When it comes to watering, you need to ensure you don’t leave your rubber plant without water for more than 7 days.
On the other hand, you also need to be aware that you don’t water it too frequently.
Now both of these situations can be potentially bad for our plants. Let us learn more about it in detail.
Overwatering your rubber plant
Overwatering can not only cause drooping, but also it can lead to severe root rot.
This condition is much more severe than you can imagine, and I have been through this with my rubber plant.
An overwatered rubber plant means it is waterlogged, and the roots cannot breathe.
It can also lead to fungal infections with harsh root rot.
The rubber plant does not like standing water and can start dying due to too much water before you even notice.
Even though you have been watering your rubber plant well, you notice that the leaves are drooping and the trunk is becoming soft and brown, which means root rot has set in.
If you examine and see that root rot has set in, you will need to remove the plant from the existing pot.
To get rid of the damaged roots, trim any brown-hued or black roots back with scissors.
The rubber plant roots should be white and firm. Repot the plant in new soil and another pot.
Underwatering your rubber plant
Underwatering is another reason for your rubber plant to be droopy.
In this case, your plant will appear more dry than soft.
You will also notice that the topsoil is completely dry and dusty.
But don’t worry; this condition is not as severe as overwatering.
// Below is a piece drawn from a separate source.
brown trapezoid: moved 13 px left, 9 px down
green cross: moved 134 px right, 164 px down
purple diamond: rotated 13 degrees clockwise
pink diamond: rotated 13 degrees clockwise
Revival of your plant, in this case, is much easier, and you just have to water it properly at regular intervals.
Until and unless your plant is completely dry and lifeless due to underwatering, revival should not be a problem.
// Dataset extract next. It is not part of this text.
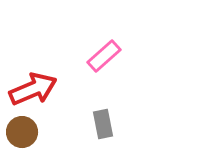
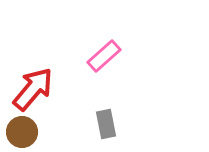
red arrow: rotated 27 degrees counterclockwise
gray rectangle: moved 3 px right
Fix a watering schedule to water your rubber plant every 4-5 days so that it can start thriving again.
Check the soil every time before watering the plant.
If the topsoil feels completely dry, you can water the plant.
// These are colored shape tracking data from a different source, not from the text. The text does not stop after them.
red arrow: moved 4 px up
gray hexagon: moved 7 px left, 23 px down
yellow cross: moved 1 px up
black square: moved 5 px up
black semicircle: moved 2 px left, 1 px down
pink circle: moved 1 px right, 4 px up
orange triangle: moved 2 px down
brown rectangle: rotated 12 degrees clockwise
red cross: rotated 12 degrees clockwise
Sometimes it can get difficult for you to assess the situation.
The below table will give you an idea about the signs of over and under-watering:
|Leaves getting dry and Drooping leaves||Brown tips or edges of leaves|
|Pulling away of soil or Dried out soil||Drooping and Yellowing leaves|
|Slow growth||Attracts pest as soil is damp|
|Leaves getting discolored||Root rot|
|Shallow root system||Signs of Edema on top leaves|
How much should one water the plant?
You need to water your rubber plant every 4-5 days.
Although a rubber plant can go without water for 7 days, it is crucial to avoid such stress.
Hence, watering them at regular intervals is essential.
The watering need for rubber plants might vary depending on the situation.
Importance of drainage
A well-draining soil keeps the roots of your rubber plant happy.
This is why you should pay attention to the importance of well-draining soil.
If the drainage is not good, water can accumulate around the roots, causing root rot. This can eventually kill your rubber plant.
Below are some advantages of well-draining soil for the rubber plant:
Prevents waterlogging: Due to poor drainage, water can stand around the roots for a long time. This will prevent the absorption of oxygen by the roots. The roots will suffocate for lack of oxygen and aeration, which can quickly kill the plants.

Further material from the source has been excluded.